Jeannie se fue de Londres a Túnez en 2000 para enseñar inglés.. Se jubiló en 2011, a la edad de 60 años, tras desarrollar fibromialgia crónica, una afección que provoca dolores generalizados en todo el cuerpo. Así lo informa el iNews británico.

¿Qué es la “pensión congelada”? Su caso se produce en medio de la controvertida política británica de “congelación de las pensiones estatales”, que impide a los expatriados en ciertos países (entre ellos Australia, Canadá, Sudáfrica, Nueva Zelanda, India y Túnez) beneficiarse de un aumento anual de su pensión estatal. En la práctica, el cheque queda bloqueado por el importe inicial recibido durante el primer desembolso.

Según la campaña End Frozen Pensions, más de 450.000 pensionistas británicos que viven en el extranjero se ven afectados por esta congelación.. Jeannie recibe £63,94 por semana. La cantidad también es tan baja porque dejó de trabajar en el pasado debido a problemas de salud mental y, durante ese tiempo, no pagó suficientes contribuciones al Seguro Nacional (NI). En el Reino Unido, para recibir la pensión estatal completa, generalmente se necesitan 35 años de cotizaciones.

Una vida de renuncia

Hoy vive en un viejo apartamento sin calefacción ni agua caliente desde hace seis años. El propietario, que vive en Gran Bretaña desde hace más de 35 años, no ha realizado ninguna obra de mejora y ha manifestado su intención de volver a vivir en la propiedad dentro de dos años, por lo que le pide que la desaloje. “No puedo darme el lujo de comer sano. No he comprado ropa nueva en ocho años y no puedo pagarle al médico”, dice.

La electricidad también es intermitente, ya que no siempre puede cubrir los costos..

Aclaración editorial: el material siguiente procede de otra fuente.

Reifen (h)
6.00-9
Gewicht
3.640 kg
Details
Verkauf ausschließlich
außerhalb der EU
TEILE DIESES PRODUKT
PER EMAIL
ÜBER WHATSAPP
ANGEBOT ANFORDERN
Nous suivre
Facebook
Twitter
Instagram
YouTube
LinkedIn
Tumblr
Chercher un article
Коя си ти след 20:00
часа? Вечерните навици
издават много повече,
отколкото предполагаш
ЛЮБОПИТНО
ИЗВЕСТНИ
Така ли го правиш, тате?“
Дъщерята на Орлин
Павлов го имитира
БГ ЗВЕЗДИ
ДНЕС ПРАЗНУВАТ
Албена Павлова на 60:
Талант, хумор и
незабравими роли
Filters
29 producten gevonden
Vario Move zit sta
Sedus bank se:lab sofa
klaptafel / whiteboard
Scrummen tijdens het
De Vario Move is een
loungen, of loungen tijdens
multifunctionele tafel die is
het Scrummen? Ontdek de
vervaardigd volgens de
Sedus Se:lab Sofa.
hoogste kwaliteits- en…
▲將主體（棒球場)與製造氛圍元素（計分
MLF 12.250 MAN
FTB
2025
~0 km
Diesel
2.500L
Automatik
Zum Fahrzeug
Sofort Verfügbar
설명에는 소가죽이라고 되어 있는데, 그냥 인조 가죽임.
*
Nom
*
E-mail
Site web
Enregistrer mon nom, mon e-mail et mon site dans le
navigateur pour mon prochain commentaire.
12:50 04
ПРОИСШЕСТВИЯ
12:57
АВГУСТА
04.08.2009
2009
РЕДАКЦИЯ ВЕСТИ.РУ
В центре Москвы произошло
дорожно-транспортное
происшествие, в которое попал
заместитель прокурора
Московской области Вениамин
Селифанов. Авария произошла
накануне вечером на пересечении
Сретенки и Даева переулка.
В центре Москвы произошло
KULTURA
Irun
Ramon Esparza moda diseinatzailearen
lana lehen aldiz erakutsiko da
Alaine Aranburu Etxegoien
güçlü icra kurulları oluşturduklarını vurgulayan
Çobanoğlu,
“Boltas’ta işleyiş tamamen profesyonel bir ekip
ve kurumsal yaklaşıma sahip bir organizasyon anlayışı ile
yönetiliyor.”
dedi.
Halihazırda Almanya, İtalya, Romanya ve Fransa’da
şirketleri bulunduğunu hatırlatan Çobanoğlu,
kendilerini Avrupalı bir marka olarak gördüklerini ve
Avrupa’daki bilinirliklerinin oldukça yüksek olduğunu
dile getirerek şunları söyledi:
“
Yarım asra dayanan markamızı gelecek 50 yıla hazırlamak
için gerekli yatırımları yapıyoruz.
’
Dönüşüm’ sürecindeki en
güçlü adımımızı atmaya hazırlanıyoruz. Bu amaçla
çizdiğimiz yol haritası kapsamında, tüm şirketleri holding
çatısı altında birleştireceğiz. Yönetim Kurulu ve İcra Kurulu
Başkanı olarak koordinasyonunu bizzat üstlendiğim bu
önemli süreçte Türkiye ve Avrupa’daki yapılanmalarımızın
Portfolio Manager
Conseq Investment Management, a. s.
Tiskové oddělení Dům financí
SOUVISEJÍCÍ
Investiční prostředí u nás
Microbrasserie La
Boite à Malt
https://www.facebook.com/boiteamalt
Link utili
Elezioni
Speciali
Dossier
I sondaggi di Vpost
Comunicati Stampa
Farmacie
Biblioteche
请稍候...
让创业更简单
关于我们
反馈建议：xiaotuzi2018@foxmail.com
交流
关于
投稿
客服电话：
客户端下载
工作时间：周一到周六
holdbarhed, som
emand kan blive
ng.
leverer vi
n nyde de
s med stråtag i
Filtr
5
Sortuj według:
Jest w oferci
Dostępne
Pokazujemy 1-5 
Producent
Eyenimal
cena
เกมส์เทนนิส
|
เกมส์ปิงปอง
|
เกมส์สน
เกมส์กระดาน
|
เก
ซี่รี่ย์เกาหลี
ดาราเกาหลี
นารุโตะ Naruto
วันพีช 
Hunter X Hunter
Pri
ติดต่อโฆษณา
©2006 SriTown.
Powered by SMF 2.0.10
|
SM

El alquiler asciende a 420 dinares tunecinos al mes (alrededor de £ 107), mientras que los servicios públicos rondan los 200 dinares (alrededor de £ 52). Después de estos gastos, le queda muy poco para vivir.

Una brecha cada vez mayor. En Gran Bretaña, la pensión estatal aumentará un 4,8% a partir de abril de 2026: la nueva pensión estatal completa alcanzará las 241,30 libras semanales, mientras que la pensión básica completa aumentará a 184,90 libras. Sin embargo, quienes viven en el extranjero en países no cubiertos por acuerdos bilaterales no se benefician de estos acuerdos. Si un pensionista regresa al Reino Unido, el importe se actualiza al nivel actual, pero sólo durante su estancia en el país.

Jeannie, que trabajó como profesora de apoyo en Inglaterra, nunca se unió a un fondo de pensiones de una empresa, decisión que ahora lamenta. “No puedo permitirme el lujo de volver al Reino Unido”, dice. Los gastos serían demasiado altos en relación con sus ingresos. Debido a la fibromialgia, necesita atención especializada y medicamentos para aliviar el dolor, pero no puede permitírselo. Y, en última instancia, una pregunta sigue sin respuesta. “¿Por qué me tratan así, después de hacer lo correcto y enseñar a tantos niños cómo mejorar sus vidas?”